### PROBLEM DESCRIPTION
In the material below, identify each line bearing the word "Accepted". Reproduce those lines.

### MATERIAL PROVIDED
::::::::::
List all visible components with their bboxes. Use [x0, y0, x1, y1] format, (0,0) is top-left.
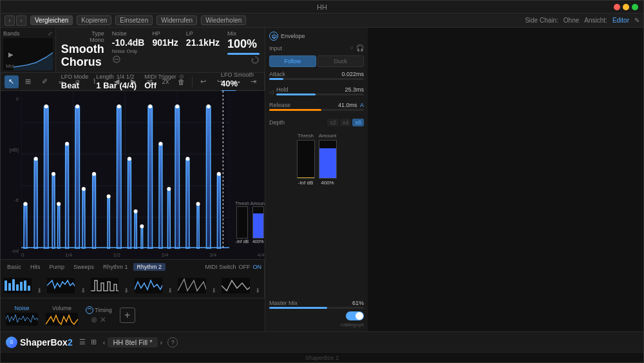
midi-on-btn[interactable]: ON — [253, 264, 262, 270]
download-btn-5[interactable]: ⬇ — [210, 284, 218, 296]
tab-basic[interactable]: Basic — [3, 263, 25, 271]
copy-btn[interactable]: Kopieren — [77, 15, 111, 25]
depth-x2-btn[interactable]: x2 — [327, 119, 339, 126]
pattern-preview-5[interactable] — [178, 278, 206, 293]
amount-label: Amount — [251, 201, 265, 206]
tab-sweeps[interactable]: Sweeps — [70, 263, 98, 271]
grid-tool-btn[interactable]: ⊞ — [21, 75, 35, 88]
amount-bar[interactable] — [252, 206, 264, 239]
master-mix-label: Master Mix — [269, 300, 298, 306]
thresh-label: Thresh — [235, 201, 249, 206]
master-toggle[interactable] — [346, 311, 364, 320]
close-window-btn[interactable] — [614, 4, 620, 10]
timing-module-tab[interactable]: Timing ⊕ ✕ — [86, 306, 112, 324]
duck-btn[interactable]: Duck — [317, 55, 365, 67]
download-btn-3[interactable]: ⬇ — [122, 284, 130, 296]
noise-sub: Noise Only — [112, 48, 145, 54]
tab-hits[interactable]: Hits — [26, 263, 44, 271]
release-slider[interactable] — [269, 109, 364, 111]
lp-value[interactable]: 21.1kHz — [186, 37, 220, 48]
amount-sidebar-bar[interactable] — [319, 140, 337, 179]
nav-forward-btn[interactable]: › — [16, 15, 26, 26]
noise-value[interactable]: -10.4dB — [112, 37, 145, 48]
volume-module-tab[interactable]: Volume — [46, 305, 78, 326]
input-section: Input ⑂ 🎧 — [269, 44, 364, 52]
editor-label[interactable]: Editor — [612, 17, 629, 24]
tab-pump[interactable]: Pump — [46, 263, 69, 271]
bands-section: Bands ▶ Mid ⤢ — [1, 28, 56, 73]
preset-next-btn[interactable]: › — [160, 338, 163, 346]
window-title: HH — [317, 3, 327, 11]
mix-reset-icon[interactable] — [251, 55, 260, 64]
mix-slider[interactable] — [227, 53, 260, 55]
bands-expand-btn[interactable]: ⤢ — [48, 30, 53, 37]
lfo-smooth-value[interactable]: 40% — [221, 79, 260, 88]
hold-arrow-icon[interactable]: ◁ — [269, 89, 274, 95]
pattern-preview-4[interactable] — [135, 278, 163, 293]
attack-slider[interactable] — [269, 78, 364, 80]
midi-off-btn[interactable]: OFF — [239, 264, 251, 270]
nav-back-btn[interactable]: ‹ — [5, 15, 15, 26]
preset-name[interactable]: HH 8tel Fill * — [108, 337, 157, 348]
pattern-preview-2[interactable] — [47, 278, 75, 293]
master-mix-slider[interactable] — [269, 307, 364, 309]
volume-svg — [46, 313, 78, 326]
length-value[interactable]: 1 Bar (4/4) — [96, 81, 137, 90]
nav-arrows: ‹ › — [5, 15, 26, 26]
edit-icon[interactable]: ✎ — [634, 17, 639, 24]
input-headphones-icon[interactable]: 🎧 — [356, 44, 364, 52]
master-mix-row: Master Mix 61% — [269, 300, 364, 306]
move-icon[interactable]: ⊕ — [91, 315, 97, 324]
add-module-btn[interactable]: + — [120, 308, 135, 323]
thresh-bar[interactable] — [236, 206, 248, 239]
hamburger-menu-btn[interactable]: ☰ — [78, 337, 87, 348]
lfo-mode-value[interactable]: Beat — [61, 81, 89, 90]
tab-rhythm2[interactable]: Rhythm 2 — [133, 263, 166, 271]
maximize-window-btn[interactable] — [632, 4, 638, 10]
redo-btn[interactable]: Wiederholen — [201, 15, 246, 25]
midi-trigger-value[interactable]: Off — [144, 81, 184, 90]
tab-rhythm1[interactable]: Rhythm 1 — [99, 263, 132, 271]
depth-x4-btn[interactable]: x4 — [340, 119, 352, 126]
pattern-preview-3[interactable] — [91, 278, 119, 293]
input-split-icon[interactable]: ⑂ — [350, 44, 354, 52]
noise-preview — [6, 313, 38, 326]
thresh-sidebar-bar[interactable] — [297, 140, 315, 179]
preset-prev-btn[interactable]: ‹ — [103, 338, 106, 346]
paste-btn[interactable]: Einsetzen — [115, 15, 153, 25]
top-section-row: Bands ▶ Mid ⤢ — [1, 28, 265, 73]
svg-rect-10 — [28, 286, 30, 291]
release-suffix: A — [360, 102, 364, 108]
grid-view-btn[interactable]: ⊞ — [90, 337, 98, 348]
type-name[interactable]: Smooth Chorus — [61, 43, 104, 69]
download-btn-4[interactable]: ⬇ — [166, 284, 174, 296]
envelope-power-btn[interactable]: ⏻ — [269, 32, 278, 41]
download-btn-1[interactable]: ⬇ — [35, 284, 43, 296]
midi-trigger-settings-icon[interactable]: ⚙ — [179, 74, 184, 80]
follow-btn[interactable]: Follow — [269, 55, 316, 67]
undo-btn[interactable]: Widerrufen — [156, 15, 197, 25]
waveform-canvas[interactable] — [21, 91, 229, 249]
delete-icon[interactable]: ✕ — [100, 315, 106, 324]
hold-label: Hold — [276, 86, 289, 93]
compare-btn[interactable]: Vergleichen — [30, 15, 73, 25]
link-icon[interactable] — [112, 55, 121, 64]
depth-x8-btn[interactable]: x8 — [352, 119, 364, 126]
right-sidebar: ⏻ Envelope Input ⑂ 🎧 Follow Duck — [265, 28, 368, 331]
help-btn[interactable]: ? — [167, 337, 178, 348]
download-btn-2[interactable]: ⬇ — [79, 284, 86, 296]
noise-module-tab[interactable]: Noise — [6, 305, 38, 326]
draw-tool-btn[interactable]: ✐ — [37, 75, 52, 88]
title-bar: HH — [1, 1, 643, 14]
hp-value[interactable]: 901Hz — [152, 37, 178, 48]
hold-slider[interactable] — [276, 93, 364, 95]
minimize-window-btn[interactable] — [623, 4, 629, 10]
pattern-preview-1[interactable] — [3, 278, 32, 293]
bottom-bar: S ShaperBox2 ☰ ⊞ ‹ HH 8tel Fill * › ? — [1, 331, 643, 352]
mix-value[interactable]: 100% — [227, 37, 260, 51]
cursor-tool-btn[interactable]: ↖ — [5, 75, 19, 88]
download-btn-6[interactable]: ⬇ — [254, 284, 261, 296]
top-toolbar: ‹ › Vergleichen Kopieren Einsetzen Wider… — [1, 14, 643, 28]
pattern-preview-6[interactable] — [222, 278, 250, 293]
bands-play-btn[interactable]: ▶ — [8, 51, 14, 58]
::::::::::
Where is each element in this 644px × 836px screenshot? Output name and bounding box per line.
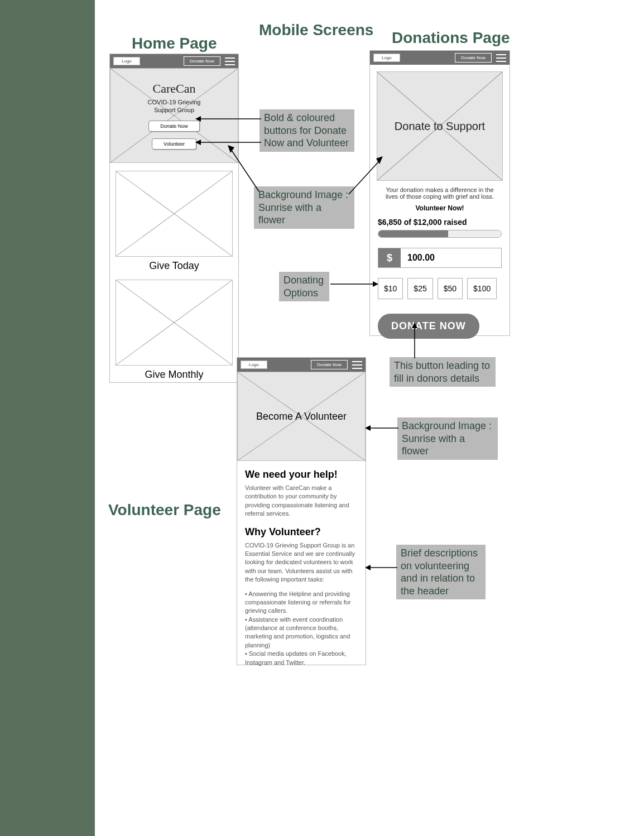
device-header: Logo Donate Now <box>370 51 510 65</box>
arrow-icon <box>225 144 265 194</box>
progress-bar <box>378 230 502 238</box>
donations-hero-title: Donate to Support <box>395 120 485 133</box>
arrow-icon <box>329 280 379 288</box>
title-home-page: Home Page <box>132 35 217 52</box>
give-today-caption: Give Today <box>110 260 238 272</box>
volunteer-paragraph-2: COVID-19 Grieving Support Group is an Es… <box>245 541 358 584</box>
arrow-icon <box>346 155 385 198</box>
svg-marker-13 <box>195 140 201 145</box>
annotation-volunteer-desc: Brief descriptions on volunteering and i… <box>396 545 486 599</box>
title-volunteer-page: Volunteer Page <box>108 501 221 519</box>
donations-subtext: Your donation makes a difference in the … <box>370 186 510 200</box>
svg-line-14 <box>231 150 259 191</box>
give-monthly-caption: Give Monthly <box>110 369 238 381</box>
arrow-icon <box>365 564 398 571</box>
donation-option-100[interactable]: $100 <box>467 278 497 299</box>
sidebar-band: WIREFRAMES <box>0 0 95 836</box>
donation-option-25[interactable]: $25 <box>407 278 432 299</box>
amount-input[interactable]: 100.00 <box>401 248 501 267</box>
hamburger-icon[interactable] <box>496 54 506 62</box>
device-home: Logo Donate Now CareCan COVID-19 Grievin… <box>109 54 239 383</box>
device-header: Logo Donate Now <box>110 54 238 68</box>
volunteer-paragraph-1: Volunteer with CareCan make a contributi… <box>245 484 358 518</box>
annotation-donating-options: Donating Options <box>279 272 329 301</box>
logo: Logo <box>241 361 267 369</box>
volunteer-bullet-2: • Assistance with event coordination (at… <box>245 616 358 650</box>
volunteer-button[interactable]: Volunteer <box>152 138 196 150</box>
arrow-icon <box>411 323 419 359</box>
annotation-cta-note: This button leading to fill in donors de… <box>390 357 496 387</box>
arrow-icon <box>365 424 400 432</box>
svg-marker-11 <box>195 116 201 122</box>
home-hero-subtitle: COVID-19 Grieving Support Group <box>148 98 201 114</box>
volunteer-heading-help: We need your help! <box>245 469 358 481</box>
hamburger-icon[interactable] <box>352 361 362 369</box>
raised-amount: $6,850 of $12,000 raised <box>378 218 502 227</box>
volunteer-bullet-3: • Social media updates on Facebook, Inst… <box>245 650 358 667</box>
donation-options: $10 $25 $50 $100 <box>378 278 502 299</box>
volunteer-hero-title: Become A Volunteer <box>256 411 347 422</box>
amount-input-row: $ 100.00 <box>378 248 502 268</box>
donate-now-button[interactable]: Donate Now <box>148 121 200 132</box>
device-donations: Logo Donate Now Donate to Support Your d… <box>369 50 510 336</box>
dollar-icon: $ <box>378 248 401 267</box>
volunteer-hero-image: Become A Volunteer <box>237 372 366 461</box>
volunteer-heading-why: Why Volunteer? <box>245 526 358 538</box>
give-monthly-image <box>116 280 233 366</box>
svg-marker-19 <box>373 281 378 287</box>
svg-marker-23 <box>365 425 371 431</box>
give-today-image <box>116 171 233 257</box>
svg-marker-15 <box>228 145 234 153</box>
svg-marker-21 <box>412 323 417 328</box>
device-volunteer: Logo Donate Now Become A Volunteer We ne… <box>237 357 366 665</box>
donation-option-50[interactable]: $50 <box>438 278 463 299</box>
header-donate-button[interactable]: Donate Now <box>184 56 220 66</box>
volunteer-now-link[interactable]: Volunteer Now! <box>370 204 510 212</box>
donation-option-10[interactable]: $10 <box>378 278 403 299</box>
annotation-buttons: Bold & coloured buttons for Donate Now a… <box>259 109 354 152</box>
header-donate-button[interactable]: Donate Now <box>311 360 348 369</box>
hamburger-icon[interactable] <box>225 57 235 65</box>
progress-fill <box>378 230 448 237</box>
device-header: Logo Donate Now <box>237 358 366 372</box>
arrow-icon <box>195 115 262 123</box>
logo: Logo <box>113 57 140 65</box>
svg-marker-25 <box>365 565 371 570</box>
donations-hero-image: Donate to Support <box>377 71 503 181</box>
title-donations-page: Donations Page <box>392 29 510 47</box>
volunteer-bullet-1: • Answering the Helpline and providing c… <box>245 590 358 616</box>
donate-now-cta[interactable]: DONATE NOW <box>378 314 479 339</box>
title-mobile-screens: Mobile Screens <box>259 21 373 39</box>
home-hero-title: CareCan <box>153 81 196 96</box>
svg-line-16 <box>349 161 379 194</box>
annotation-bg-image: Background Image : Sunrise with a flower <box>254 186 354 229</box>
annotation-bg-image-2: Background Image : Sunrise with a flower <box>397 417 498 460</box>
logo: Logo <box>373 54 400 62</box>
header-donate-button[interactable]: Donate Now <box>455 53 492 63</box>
::::::::::
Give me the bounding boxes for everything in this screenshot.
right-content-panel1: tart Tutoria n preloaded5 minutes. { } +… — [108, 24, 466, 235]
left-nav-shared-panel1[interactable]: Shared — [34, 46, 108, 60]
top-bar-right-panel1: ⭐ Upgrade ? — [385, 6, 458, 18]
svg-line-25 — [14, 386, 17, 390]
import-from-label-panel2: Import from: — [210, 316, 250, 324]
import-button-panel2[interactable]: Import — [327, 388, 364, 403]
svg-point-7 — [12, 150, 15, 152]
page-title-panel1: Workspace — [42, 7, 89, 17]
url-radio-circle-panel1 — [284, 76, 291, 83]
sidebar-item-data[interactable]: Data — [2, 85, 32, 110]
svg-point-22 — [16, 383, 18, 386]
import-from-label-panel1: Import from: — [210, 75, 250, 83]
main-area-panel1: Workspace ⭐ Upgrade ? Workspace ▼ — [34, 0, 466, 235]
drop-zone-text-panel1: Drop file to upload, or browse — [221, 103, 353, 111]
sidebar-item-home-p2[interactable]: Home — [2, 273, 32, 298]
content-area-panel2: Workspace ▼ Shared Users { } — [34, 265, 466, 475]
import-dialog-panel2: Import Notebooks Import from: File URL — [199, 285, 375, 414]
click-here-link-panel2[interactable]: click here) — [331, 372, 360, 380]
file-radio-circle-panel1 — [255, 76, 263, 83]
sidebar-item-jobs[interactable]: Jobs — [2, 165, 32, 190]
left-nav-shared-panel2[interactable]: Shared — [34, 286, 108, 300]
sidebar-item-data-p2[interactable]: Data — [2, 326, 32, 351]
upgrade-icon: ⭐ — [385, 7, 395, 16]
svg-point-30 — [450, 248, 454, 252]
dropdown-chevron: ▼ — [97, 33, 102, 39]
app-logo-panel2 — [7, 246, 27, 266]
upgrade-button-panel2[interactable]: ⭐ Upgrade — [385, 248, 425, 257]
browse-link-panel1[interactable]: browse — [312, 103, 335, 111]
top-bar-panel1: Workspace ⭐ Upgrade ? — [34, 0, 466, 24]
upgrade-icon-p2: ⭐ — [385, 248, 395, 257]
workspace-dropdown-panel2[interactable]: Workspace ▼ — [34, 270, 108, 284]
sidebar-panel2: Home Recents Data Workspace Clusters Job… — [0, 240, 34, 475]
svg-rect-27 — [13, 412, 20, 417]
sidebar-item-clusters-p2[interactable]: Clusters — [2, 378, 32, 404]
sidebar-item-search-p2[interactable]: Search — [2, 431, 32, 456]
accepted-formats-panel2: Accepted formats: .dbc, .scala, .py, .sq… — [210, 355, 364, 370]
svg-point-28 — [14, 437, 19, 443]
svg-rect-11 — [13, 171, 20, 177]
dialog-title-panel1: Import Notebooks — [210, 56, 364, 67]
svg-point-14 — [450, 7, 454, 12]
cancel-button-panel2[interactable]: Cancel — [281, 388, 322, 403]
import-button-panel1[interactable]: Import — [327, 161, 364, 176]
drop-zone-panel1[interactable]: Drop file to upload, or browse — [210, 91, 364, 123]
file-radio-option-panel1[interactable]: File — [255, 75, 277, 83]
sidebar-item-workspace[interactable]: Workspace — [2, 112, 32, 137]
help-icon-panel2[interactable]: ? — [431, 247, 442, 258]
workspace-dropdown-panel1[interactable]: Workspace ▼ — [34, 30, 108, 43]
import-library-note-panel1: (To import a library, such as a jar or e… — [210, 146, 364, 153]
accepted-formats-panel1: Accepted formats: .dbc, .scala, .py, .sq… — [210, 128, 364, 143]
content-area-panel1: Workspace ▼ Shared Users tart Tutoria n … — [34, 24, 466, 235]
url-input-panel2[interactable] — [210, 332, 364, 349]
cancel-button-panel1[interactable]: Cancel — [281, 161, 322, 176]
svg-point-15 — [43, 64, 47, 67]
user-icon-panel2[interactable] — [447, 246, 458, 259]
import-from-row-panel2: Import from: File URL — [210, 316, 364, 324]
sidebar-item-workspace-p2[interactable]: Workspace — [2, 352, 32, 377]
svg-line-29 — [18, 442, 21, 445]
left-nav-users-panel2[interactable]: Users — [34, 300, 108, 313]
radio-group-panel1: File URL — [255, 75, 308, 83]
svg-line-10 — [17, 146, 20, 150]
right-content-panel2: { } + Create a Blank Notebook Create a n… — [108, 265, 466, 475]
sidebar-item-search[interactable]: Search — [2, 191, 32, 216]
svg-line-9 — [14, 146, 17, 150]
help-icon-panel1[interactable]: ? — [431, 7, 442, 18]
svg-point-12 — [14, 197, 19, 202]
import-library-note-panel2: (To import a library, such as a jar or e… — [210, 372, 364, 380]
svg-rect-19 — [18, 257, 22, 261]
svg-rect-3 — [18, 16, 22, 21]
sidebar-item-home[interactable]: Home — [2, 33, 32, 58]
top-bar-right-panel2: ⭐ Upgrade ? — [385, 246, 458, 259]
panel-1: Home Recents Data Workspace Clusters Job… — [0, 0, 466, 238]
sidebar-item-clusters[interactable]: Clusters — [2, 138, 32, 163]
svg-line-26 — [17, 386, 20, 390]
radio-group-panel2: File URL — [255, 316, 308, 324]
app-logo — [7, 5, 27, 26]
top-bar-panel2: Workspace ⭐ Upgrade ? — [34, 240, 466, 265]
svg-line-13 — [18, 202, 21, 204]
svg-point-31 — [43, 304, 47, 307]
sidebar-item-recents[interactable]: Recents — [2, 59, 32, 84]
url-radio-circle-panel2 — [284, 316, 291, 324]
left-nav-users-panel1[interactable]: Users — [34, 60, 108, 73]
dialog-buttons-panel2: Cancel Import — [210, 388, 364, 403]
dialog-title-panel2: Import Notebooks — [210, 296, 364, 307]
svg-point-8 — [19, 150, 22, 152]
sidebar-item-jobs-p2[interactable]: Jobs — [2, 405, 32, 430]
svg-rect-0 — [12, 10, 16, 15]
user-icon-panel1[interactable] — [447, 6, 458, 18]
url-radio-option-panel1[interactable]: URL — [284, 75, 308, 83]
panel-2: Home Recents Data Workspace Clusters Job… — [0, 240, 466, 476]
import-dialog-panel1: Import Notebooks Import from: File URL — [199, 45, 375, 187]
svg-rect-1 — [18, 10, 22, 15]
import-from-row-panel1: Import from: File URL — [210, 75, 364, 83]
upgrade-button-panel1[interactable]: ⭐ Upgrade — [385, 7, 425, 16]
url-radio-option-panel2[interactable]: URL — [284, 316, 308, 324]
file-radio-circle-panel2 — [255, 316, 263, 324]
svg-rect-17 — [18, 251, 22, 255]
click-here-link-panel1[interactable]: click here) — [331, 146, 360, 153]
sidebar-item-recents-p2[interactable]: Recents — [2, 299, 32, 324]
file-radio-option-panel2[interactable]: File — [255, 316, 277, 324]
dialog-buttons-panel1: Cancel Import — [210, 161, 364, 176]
::::::::::
### RESULT FOR THIS TASK
accepted-formats-panel2: Accepted formats: .dbc, .scala, .py, .sq… — [210, 355, 364, 370]
accepted-formats-panel1: Accepted formats: .dbc, .scala, .py, .sq… — [210, 128, 364, 143]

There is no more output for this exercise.